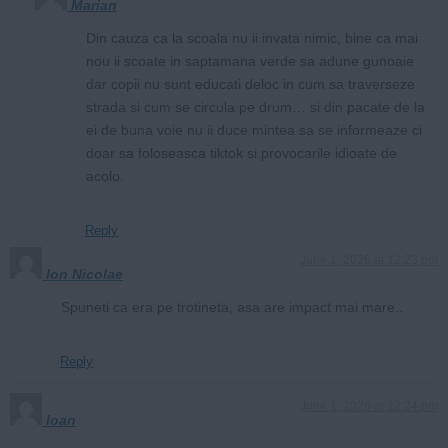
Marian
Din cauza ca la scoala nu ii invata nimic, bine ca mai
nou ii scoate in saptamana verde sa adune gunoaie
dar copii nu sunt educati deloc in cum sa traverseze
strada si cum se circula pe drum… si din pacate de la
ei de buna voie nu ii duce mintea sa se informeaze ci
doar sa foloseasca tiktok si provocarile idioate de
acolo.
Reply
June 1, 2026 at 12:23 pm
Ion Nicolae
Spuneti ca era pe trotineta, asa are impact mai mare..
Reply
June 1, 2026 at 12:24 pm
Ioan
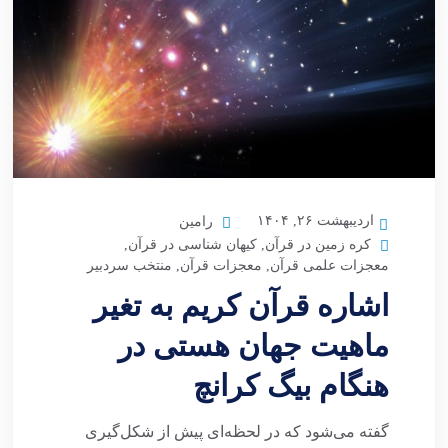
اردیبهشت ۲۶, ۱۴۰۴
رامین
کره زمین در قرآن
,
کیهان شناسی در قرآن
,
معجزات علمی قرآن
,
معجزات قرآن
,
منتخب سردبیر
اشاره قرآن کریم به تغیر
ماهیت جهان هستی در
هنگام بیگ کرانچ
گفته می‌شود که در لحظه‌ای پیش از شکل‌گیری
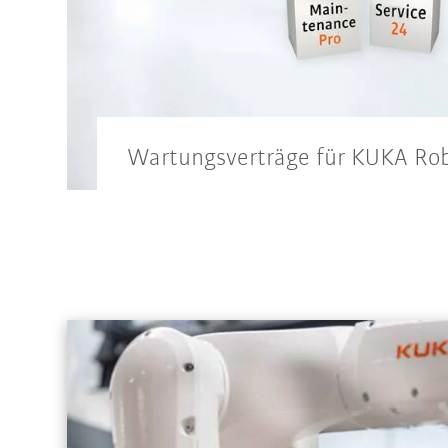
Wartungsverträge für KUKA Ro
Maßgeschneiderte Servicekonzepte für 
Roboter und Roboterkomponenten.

=-=-=

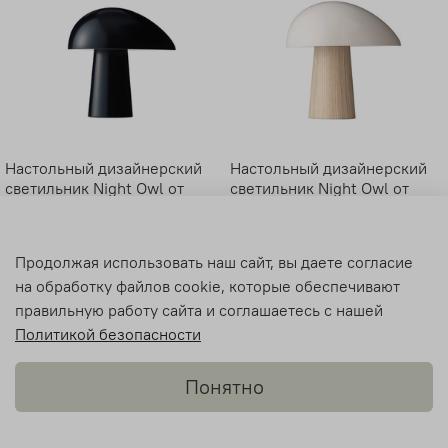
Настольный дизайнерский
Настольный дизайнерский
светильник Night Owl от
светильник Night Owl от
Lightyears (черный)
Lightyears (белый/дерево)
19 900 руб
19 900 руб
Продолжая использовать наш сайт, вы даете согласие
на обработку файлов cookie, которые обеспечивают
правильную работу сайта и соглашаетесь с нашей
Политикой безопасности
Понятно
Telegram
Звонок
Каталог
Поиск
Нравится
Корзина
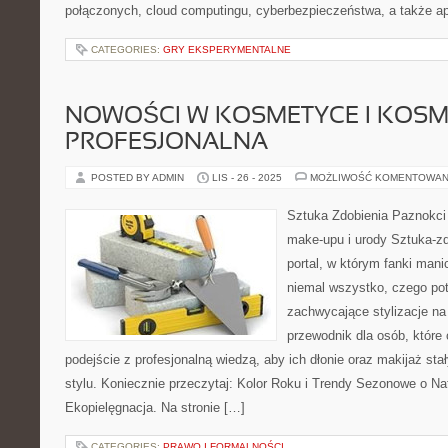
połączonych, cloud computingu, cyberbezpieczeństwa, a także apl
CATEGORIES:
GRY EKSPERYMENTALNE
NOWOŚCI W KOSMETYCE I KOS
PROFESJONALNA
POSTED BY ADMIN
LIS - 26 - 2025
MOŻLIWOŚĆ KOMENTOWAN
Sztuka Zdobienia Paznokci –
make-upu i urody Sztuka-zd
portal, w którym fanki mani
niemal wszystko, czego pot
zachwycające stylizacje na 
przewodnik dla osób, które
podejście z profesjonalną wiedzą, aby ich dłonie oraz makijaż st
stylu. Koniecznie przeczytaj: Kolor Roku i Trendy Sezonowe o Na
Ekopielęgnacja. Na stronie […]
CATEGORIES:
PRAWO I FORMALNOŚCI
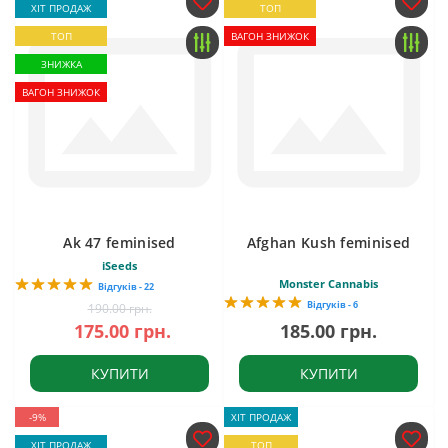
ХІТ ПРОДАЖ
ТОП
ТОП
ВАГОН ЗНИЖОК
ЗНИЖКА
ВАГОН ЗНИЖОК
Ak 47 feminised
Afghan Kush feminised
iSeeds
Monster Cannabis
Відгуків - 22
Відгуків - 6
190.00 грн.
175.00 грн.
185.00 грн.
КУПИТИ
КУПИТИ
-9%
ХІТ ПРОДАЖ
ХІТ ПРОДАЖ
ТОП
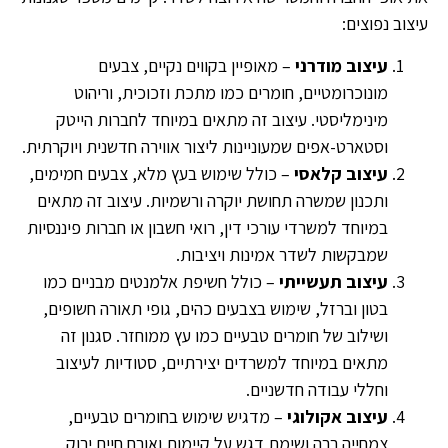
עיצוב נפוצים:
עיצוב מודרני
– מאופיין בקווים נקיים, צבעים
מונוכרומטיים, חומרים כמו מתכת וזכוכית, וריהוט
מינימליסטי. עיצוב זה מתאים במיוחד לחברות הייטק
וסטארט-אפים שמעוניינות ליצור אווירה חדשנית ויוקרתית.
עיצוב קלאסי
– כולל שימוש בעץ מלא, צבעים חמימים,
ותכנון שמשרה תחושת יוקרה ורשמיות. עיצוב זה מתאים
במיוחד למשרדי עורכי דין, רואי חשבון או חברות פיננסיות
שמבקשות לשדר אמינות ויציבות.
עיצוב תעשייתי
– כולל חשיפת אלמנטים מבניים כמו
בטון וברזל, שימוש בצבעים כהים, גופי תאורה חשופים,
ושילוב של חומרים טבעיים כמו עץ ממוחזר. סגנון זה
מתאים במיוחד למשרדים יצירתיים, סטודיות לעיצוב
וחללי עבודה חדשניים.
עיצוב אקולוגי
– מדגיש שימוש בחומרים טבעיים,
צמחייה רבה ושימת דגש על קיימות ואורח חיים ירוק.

=-=-=

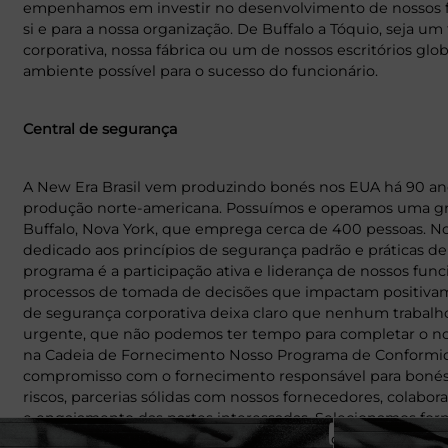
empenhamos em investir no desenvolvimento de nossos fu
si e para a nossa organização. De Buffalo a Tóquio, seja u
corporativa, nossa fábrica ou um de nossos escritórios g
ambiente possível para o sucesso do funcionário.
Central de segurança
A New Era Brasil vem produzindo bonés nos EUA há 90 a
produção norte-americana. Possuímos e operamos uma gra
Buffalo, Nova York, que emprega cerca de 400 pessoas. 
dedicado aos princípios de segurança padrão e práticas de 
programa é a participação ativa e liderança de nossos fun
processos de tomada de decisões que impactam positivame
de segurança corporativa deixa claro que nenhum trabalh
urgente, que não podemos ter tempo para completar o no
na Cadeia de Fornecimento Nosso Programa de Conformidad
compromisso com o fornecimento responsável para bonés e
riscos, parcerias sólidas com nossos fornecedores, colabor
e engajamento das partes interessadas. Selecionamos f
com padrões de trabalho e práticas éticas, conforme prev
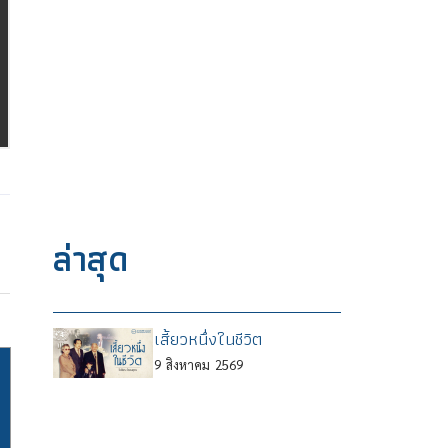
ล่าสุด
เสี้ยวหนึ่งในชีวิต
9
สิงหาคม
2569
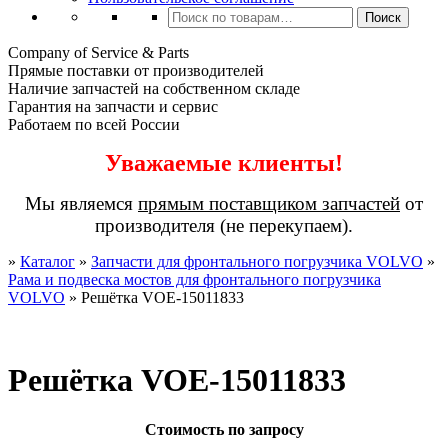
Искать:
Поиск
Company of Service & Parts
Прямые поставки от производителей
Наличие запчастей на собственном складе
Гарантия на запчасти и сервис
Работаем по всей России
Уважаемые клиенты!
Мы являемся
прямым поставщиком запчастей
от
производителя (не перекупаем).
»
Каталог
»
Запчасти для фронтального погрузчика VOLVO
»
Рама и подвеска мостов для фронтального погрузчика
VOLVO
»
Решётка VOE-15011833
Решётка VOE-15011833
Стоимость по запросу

=-=-=

WORK REQUIRED: From the line holding "עיצוב קלאסי" to the line holding "צמחייה רבה ושימת", inclusive, restate each line above exactly as written.

YOUR RESPONSE:
עיצוב קלאסי
– כולל שימוש בעץ מלא, צבעים חמימים,
ותכנון שמשרה תחושת יוקרה ורשמיות. עיצוב זה מתאים
במיוחד למשרדי עורכי דין, רואי חשבון או חברות פיננסיות
שמבקשות לשדר אמינות ויציבות.
עיצוב תעשייתי
– כולל חשיפת אלמנטים מבניים כמו
בטון וברזל, שימוש בצבעים כהים, גופי תאורה חשופים,
ושילוב של חומרים טבעיים כמו עץ ממוחזר. סגנון זה
מתאים במיוחד למשרדים יצירתיים, סטודיות לעיצוב
וחללי עבודה חדשניים.
עיצוב אקולוגי
– מדגיש שימוש בחומרים טבעיים,
צמחייה רבה ושימת דגש על קיימות ואורח חיים ירוק.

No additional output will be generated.